春の訪れとともに新年度のスタートが迫る3月。2026年度は年金額の増額が予定されており、少しでも生活が楽になるのではと期待する声もあるでしょう。
しかし一方で、食品や光熱費などの値上げが続き、実際の家計では「増えた実感がない」というのが多くのシニア世帯の本音ではないでしょうか。
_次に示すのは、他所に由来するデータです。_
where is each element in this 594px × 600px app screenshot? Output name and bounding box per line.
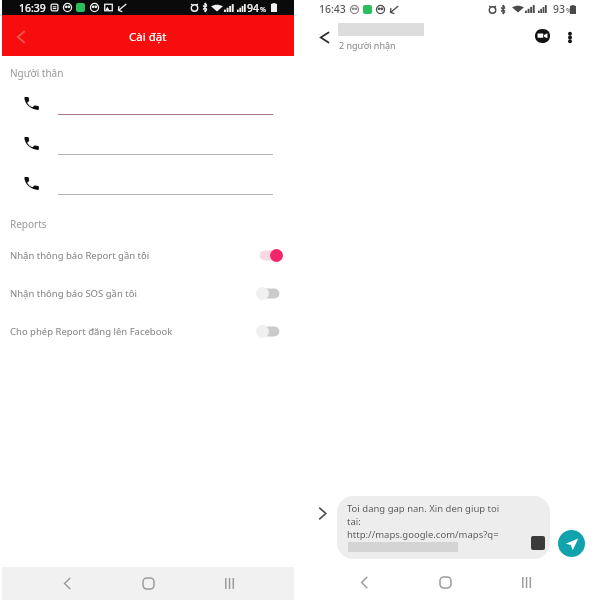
- staticText: %: [260, 5, 266, 15]
- button[interactable]: Nhận thông báo Report gần tôi: [2, 236, 294, 274]
- button[interactable]: Back: [8, 23, 34, 49]
- button[interactable]: Nhận thông báo SOS gần tôi: [2, 274, 294, 312]
- staticText: Người thân: [10, 66, 64, 80]
- button[interactable]: Home: [425, 565, 465, 600]
- staticText: 93: [553, 2, 566, 16]
- button[interactable]: Back: [312, 27, 336, 51]
- button[interactable]: Video call: [527, 21, 557, 51]
- staticText: Reports: [10, 217, 47, 231]
- staticText: 94: [247, 1, 260, 15]
- button[interactable]: Contact phone number: [2, 94, 294, 134]
- staticText: 2 người nhận: [339, 39, 396, 51]
- staticText: Nhận thông báo Report gần tôi: [10, 249, 150, 262]
- button[interactable]: Back: [344, 565, 384, 600]
- staticText: http://maps.google.com/maps?q=: [347, 528, 499, 541]
- staticText: Toi dang gap nan. Xin den giup toi: [347, 502, 500, 515]
- staticText: 16:43: [319, 2, 346, 16]
- staticText: Cho phép Report đăng lên Facebook: [10, 325, 173, 338]
- button[interactable]: More options: [558, 25, 582, 49]
- button[interactable]: Recents: [506, 565, 546, 600]
- staticText: tai:: [347, 515, 361, 528]
- button[interactable]: Contact phone number: [2, 134, 294, 174]
- button[interactable]: Cho phép Report đăng lên Facebook: [2, 312, 294, 350]
- button[interactable]: Recents: [209, 567, 249, 600]
- staticText: Cài đặt: [129, 29, 167, 45]
- button[interactable]: Send: [558, 530, 585, 557]
- button[interactable]: Contact phone number: [2, 174, 294, 214]
- button[interactable]: Toi dang gap nan. Xin den giup toi: [337, 496, 550, 559]
- button[interactable]: Home: [128, 567, 168, 600]
- staticText: 16:39: [19, 1, 46, 15]
- button[interactable]: Back: [47, 567, 87, 600]
- staticText: %: [566, 6, 572, 16]
- staticText: Nhận thông báo SOS gần tôi: [10, 287, 137, 300]
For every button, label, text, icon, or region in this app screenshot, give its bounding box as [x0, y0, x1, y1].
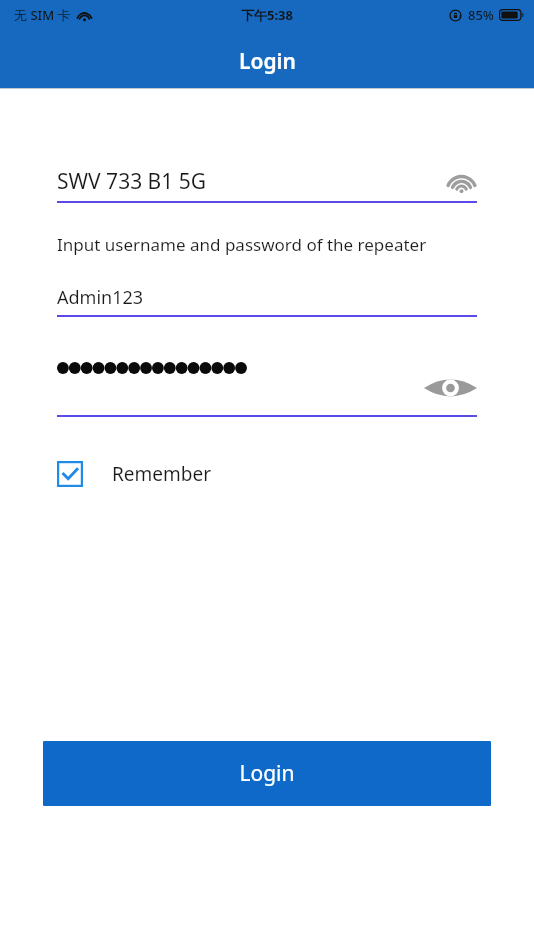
button[interactable]: Remember — [57, 454, 477, 494]
staticText: Login — [239, 47, 296, 76]
staticText: Remember — [112, 461, 212, 487]
staticText: Login — [239, 759, 295, 788]
staticText: 85% — [468, 6, 494, 24]
button[interactable]: Admin123 — [57, 279, 477, 315]
staticText: SWV 733 B1 5G — [57, 167, 207, 196]
other: Show password — [424, 374, 477, 402]
staticText: 下午5:38 — [241, 6, 293, 24]
staticText: Input username and password of the repea… — [57, 233, 427, 256]
staticText: Admin123 — [57, 285, 144, 310]
button[interactable]: SWV 733 B1 5G — [57, 161, 477, 201]
other: Wi-Fi — [446, 170, 477, 193]
button[interactable]: Login — [43, 741, 491, 806]
button[interactable]: Show password — [57, 343, 477, 415]
staticText: 无 SIM 卡 — [14, 6, 71, 24]
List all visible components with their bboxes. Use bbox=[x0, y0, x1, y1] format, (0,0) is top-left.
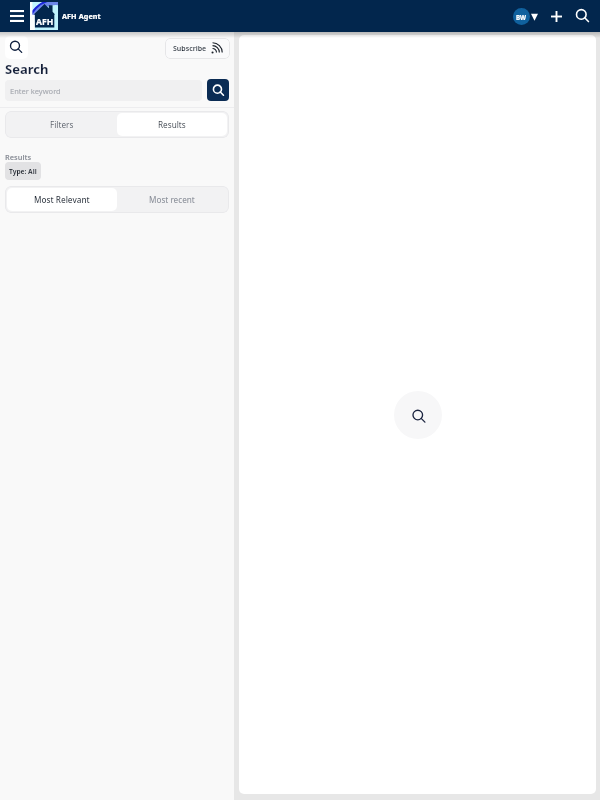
button[interactable]: Account menu bbox=[513, 5, 538, 28]
button[interactable]: Menu bbox=[6, 5, 28, 27]
staticText: Filters bbox=[50, 119, 74, 130]
staticText: Enter keyword bbox=[10, 86, 61, 96]
staticText: Most recent bbox=[149, 194, 195, 205]
button[interactable]: Enter keyword bbox=[5, 80, 202, 101]
button[interactable]: Search bbox=[5, 36, 28, 59]
staticText: Results bbox=[5, 152, 32, 162]
button[interactable]: Subscribe bbox=[165, 38, 230, 59]
button[interactable]: Most recent bbox=[117, 188, 227, 211]
button[interactable]: Search bbox=[394, 391, 442, 439]
staticText: AFH bbox=[36, 16, 54, 28]
staticText: AFH Agent bbox=[62, 11, 101, 21]
staticText: Most Relevant bbox=[34, 194, 90, 205]
button[interactable]: Results bbox=[117, 113, 227, 136]
button[interactable]: Type: All bbox=[5, 162, 41, 180]
staticText: Type: All bbox=[9, 167, 37, 176]
staticText: Search bbox=[5, 60, 49, 78]
staticText: BW bbox=[516, 13, 527, 21]
staticText: Subscribe bbox=[173, 44, 207, 54]
button[interactable]: Most Relevant bbox=[7, 188, 117, 211]
button[interactable]: Search bbox=[571, 5, 593, 27]
staticText: Results bbox=[158, 119, 186, 130]
button[interactable]: Run search bbox=[207, 79, 229, 101]
button[interactable]: Add bbox=[545, 5, 567, 27]
button[interactable]: Filters bbox=[7, 113, 117, 136]
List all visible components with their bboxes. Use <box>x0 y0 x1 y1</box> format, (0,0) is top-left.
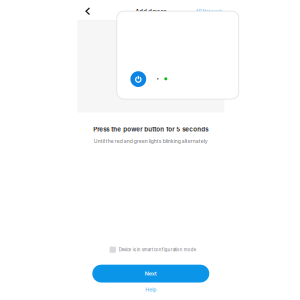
button[interactable]: AP Network <box>196 0 222 20</box>
staticText: Add device <box>135 8 166 15</box>
staticText: AP Network <box>196 9 222 14</box>
staticText: Press the power button for 5 seconds <box>93 126 208 133</box>
button[interactable]: Device is in smart configuration mode <box>107 245 194 254</box>
button[interactable]: Next <box>92 265 209 282</box>
staticText: Next <box>145 270 157 277</box>
staticText: Help <box>145 287 156 293</box>
button[interactable]: Help <box>145 286 156 294</box>
button[interactable]: Back <box>81 0 95 20</box>
staticText: Device is in smart configuration mode <box>119 247 197 252</box>
staticText: Until the red and green lights blinking … <box>94 138 208 144</box>
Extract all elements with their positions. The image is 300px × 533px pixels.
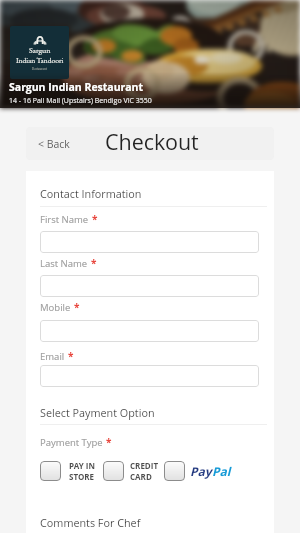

特に60代〜80代では、受給額に大きな差がある一方で、平均的な水準を見ると決して余裕のある金額とは言えません。年金だけで生活できるのか、不安を感じている方も多いのではないでしょうか。
本記事では、国民年金・厚生年金それぞれの年齢別平均受給額を整理しながら、2026年度の改定内容と物価との関係をわかりやすく解説します。自分の年金水準を客観的に把握する参考にしてください。
1. 国民年金の年齢別平均受給額は?
まずは、基礎部分である国民年金の金額を年齢別に見ていきましょう。
1.1 【60歳代(60〜69歳)】国民年金の年金月額一覧表
- 60歳:4万5186円
- 61歳:4万6371円
- 62歳:4万7784円
- 63歳:4万7258円
- 64歳:4万7896円
- 65歳:6万1240円
- 66歳:6万1369円
- 67歳:6万1345円
- 68歳:6万1293円
- 69歳:6万978円
1.2 【70歳代(70〜79歳)】国民年金の年金月額一覧表
- 70歳:6万1011円
- 71歳:6万770円
- 72歳:6万234円
- 73歳:6万32円
- 74歳:5万9813円
- 75歳:5万9659円
- 76歳:5万9555円
- 77歳:5万9349円
- 78歳:5万9124円
- 79歳:5万8676円
1.3 【80歳代(80〜89歳)】国民年金の年金月額一覧表
- 80歳:5万8623円
- 81歳:5万8269円
- 82歳:5万8003円
- 83歳:5万7857円
- 84歳:5万9675円
- 85歳:5万9425円
- 86歳:5万9228円
- 87歳:5万9204円
- 88歳:5万8756円
- 89歳:5万8572円
国民年金の受給額は、65歳から本格的に受給が始まると約6万円台となり、65歳〜69歳では6万1000円前後で推移しています。
一方、70歳代以降は年齢が上がるにつれて緩やかに減少する傾向が見られ、80歳代では5万7000円〜5万9000円台となっています。
これは、高齢層ほど過去の保険料納付期間が短い世代が含まれることや、満額に達していない受給者が多いことが影響していると考えられます。